ALEINIKOFF, John N., US Geological Survey, MS 963, Denver, CO 80225, jaleinikoff@usgs.gov, SELBY, David, Department of Earth Sciences, University of Durham, Science Labs, Durham, DH1 3LE, United Kingdom, DAY, Warren C., US Geological Survey, MS 911, Denver, CO 80225, SLACK, John F., US Geological Survey, National Center, MS 954, 12201 Sunrise Valley Drive, Reston, VA 20192, PILLERS, Renee M., US Geological Survey, MS 963, Denver, CO 80225, SEEGER, Cheryl, Missouri Dept. of Natural Resources, P.O. Box 250, Rolla, MO 65402, and SAMSON, Iain M., Department of Earth and Environmental Science, University of Windsor, 401 Sunset Ave, Windsor, ON N9B 3P4, Canada
Rare Earth Element (REE)-rich breccia pipes (600,000 t @ 12% REO) occur along the margins of the 136-Mt Pea Ridge magnetite-apatite deposit, within ~1.47 Ga volcanic-plutonic rocks of the St. Francois Mountains terrane of southeastern Missouri. Previous underground mapping has shown that the breccia pipes (ca. 50 x 200 m in cross-section) cut the host rhyolite, magnetite ore, and alteration zones associated with the iron-ore system. Two varieties of breccia pipes are recognized: “soft” (SBP; n=3) and “hard” (HBP; n=1).

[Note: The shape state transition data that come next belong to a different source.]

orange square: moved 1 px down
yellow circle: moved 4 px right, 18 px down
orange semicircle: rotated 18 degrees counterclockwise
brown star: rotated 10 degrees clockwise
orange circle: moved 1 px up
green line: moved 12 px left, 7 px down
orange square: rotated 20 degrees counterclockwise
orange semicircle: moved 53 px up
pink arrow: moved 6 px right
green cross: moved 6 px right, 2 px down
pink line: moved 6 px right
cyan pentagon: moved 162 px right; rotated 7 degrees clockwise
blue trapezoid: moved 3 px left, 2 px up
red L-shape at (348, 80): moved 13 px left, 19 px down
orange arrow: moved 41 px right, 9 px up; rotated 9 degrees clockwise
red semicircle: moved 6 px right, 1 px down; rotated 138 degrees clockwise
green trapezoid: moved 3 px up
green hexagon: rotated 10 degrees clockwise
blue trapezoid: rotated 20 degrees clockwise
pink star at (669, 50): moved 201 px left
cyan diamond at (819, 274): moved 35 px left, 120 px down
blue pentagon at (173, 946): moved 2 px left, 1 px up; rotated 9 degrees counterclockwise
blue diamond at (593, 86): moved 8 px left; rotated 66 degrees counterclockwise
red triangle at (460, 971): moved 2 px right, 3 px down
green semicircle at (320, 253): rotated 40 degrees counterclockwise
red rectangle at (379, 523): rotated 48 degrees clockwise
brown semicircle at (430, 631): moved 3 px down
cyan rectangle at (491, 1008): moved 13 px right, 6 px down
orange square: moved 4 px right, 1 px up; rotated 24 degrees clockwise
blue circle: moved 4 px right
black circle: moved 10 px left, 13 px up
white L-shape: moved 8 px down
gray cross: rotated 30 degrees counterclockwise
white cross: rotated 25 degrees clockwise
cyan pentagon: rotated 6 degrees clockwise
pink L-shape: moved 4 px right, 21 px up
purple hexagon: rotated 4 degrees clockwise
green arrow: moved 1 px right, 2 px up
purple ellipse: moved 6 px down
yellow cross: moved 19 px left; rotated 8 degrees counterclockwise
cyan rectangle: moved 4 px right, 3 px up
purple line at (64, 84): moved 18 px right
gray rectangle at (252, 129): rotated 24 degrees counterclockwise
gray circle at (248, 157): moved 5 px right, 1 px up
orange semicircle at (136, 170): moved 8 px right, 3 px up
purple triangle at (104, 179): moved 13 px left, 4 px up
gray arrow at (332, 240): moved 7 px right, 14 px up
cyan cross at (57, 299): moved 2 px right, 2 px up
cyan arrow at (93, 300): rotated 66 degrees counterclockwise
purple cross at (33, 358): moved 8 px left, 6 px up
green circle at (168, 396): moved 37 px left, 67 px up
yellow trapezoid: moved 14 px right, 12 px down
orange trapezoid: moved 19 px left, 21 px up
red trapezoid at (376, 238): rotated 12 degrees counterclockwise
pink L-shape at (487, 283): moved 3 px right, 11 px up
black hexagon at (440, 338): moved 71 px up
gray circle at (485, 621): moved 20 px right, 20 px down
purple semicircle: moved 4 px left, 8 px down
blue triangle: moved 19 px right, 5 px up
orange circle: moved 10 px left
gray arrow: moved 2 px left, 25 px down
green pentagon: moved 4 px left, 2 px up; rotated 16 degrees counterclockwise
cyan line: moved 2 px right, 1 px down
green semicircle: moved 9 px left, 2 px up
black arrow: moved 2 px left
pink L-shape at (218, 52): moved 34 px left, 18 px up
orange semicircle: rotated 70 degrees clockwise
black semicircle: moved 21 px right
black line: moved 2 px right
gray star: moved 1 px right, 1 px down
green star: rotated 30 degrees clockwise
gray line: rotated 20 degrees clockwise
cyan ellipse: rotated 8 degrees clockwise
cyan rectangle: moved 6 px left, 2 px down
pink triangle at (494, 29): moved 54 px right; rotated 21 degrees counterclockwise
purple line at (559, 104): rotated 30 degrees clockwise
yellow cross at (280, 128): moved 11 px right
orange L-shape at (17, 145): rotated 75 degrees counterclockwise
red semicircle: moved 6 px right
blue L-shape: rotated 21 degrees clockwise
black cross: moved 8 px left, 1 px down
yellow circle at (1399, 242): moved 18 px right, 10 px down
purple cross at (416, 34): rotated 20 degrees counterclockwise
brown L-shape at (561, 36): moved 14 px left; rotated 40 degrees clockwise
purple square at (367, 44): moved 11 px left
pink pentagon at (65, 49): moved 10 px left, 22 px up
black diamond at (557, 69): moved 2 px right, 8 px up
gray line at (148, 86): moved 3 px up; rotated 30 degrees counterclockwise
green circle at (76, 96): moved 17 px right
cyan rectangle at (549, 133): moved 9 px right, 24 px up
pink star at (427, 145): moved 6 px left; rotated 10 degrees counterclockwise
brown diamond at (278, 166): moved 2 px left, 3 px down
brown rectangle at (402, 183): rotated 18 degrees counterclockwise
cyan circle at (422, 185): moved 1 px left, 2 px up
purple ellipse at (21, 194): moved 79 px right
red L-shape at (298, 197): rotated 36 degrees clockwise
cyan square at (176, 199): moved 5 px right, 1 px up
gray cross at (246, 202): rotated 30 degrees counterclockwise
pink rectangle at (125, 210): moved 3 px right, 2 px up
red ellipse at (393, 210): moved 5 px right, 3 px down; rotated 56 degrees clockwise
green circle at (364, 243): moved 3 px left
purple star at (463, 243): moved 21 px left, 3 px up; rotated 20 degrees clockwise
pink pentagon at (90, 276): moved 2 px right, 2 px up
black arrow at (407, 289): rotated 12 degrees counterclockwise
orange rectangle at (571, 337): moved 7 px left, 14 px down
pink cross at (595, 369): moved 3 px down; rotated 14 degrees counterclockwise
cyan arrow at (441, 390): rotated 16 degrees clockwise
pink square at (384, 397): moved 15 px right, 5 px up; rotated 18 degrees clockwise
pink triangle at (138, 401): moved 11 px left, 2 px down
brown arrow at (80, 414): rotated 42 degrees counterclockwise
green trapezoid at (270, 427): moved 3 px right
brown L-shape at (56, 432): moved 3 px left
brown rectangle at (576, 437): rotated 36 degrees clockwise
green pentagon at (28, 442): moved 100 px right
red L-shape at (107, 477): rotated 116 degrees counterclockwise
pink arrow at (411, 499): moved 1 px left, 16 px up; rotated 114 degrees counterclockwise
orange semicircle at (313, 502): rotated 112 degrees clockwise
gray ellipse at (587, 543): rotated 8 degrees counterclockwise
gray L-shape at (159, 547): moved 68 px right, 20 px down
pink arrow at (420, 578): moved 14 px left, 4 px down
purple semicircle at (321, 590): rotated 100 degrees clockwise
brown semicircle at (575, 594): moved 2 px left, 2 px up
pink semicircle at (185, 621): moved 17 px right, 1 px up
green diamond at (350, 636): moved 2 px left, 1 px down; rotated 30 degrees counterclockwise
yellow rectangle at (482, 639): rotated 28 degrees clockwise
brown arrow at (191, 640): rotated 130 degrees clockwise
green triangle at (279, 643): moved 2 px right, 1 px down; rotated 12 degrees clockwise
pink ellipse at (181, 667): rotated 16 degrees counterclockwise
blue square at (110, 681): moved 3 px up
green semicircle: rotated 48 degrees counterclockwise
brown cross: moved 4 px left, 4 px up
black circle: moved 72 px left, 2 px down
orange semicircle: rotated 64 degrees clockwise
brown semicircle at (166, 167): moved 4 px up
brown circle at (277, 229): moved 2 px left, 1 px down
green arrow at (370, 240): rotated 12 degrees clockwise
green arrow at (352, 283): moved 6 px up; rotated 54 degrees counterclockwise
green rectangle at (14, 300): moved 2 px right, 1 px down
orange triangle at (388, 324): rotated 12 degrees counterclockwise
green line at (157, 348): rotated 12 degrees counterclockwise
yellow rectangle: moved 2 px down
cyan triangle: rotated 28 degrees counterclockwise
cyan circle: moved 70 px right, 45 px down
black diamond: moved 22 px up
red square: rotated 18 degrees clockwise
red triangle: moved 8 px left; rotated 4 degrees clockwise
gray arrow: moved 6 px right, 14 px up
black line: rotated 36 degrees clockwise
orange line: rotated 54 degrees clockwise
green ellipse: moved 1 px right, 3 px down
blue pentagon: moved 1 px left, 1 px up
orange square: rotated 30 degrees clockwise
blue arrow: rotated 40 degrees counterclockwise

Grains of monazite and xenotime were extracted from samples collected from both SBP and HBP for SHRIMP U-Pb geochronology; both minerals were also dated in a polished thin section from the HBP. Separated grains of monazite occur in two morphologies: (1) coarse granular grains composed of numerous small (<50 µm) crystallites, together with rare xenotime, thorite, apatite, and magnetite; and (2) coarse glassy, bright yellow grains similar to typical igneous and metamorphic monazite. In addition, zircon grains from two samples of rhyolite and two late, pre-breccia pipe, aplite dikes collected underground at Pea Ridge were dated.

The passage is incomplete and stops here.